(Extracted page text data)
=== Begin Enclosure ===
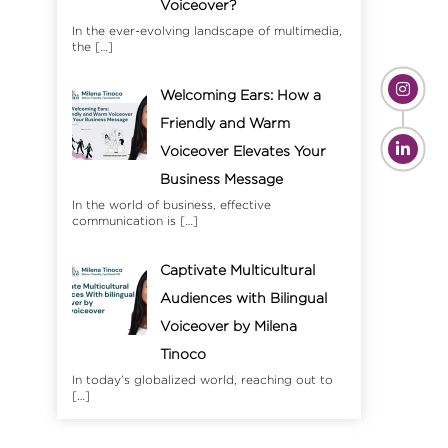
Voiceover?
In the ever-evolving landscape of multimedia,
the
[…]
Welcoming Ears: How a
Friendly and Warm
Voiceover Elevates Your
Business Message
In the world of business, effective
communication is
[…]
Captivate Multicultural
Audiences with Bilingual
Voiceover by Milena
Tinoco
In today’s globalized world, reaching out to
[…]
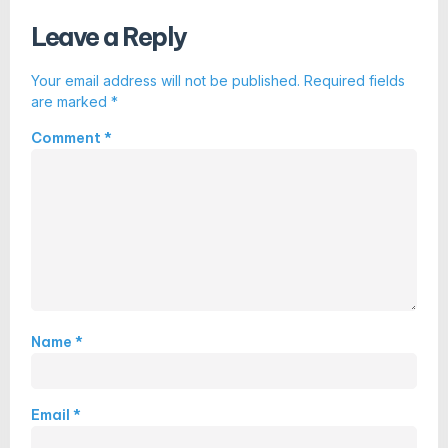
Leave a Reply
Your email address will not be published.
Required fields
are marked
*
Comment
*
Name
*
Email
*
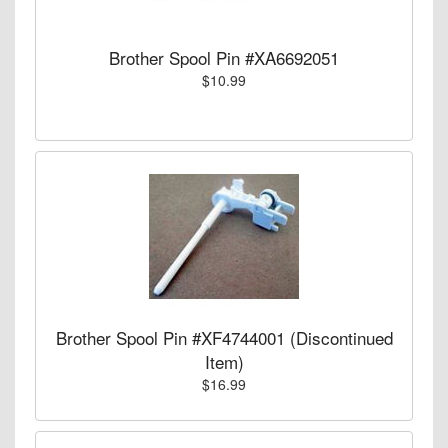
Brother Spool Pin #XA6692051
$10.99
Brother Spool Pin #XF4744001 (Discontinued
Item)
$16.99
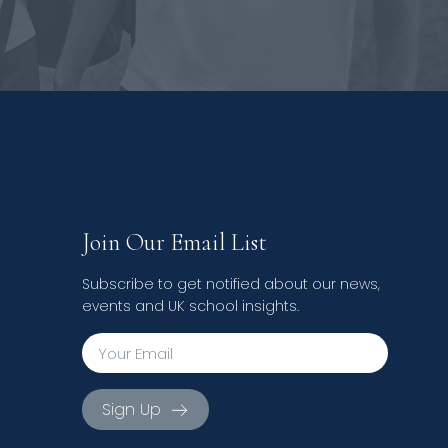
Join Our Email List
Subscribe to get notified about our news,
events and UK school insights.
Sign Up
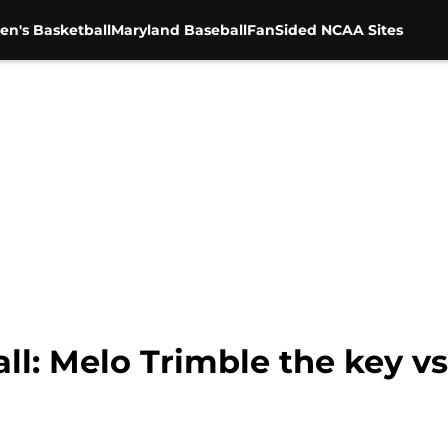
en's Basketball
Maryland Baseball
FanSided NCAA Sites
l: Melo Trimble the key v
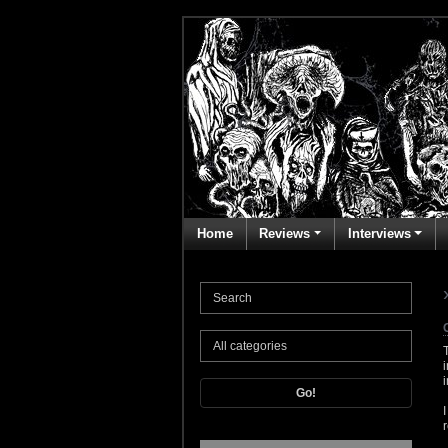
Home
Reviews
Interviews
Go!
=== End Enclosure ===
=== Begin Enclosure ===
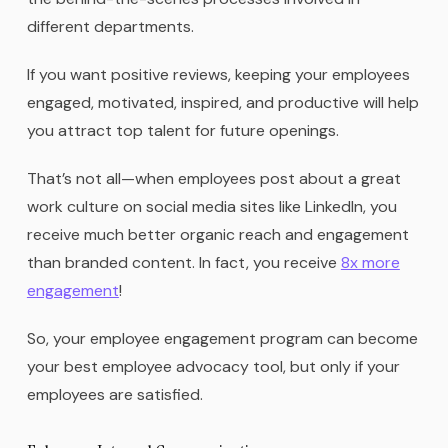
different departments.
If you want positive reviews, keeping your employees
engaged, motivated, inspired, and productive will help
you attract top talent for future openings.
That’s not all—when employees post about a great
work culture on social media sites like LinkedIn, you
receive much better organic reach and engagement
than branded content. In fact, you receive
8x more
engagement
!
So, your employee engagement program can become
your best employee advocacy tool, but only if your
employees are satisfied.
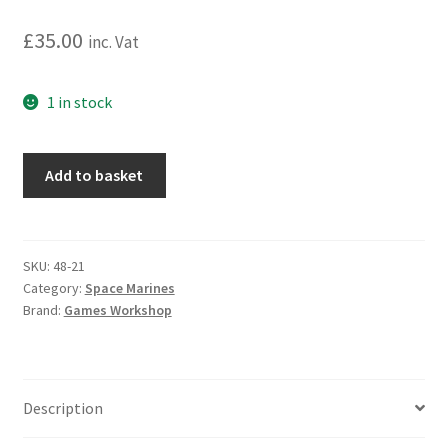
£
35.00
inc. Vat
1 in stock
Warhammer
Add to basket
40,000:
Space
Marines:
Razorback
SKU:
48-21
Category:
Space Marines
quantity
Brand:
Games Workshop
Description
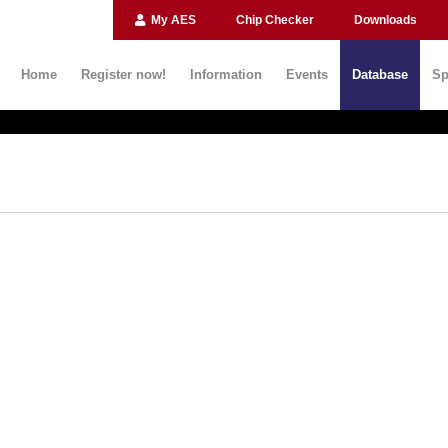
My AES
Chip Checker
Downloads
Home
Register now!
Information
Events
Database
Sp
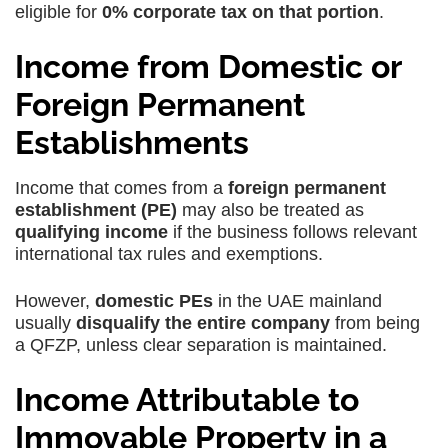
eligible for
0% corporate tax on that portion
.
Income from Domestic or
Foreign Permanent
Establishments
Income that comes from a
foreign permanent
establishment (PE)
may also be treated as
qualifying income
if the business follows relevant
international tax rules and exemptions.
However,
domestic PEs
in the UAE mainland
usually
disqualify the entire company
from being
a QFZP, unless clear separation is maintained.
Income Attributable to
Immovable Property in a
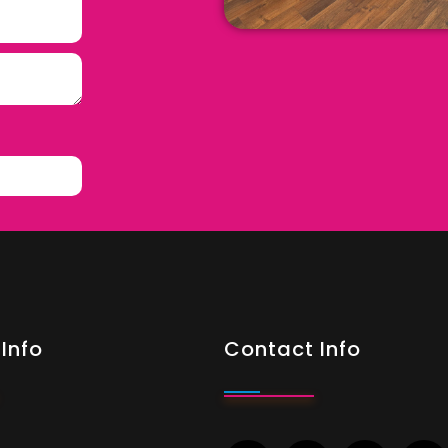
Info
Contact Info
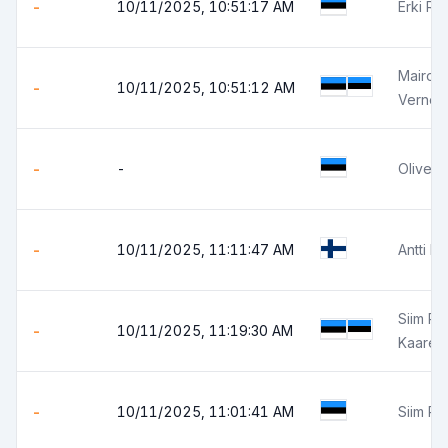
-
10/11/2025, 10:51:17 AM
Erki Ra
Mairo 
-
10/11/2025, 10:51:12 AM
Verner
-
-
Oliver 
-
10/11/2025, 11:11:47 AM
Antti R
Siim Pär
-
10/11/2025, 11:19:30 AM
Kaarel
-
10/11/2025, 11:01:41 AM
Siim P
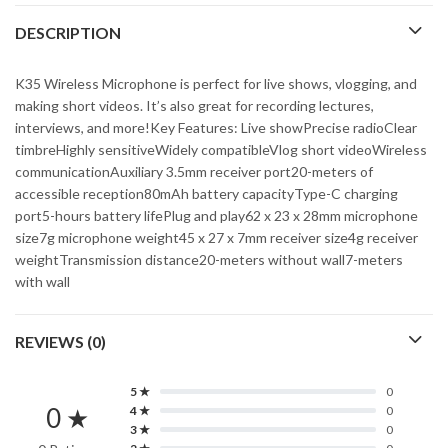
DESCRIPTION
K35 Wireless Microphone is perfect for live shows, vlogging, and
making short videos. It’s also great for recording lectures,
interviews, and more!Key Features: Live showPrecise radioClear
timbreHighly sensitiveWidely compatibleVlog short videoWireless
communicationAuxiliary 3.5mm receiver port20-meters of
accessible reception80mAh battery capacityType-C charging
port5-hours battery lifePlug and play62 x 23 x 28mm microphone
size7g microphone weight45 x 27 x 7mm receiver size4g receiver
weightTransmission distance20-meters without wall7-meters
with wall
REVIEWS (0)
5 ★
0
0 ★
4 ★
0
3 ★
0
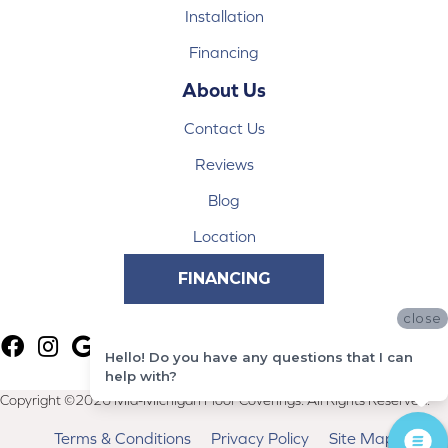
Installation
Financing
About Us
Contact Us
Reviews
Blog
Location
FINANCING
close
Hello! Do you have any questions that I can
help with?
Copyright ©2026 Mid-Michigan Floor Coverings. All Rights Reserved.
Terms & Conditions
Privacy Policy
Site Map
=== End Enclosure ===
WHAT THE TASK REQUIRES
Reproduce exactly the lines of the data above that run from the line with "Income that comes from a" down to the line with "making short videos.", both ends included. Pictures do not belong in the copy.

WRITTEN SOLUTION
Income that comes from a
foreign permanent
establishment (PE)
may also be treated as
qualifying income
if the business follows relevant
international tax rules and exemptions.
However,
domestic PEs
in the UAE mainland
usually
disqualify the entire company
from being
a QFZP, unless clear separation is maintained.
Income Attributable to
Immovable Property in a
Info
Contact Info
-
10/11/2025, 10:51:17 AM
Erki Ra
Mairo 
-
10/11/2025, 10:51:12 AM
Verner
-
-
Oliver 
-
10/11/2025, 11:11:47 AM
Antti R
Siim Pär
-
10/11/2025, 11:19:30 AM
Kaarel
-
10/11/2025, 11:01:41 AM
Siim P
DESCRIPTION
K35 Wireless Microphone is perfect for live shows, vlogging, and
making short videos. It’s also great for recording lectures,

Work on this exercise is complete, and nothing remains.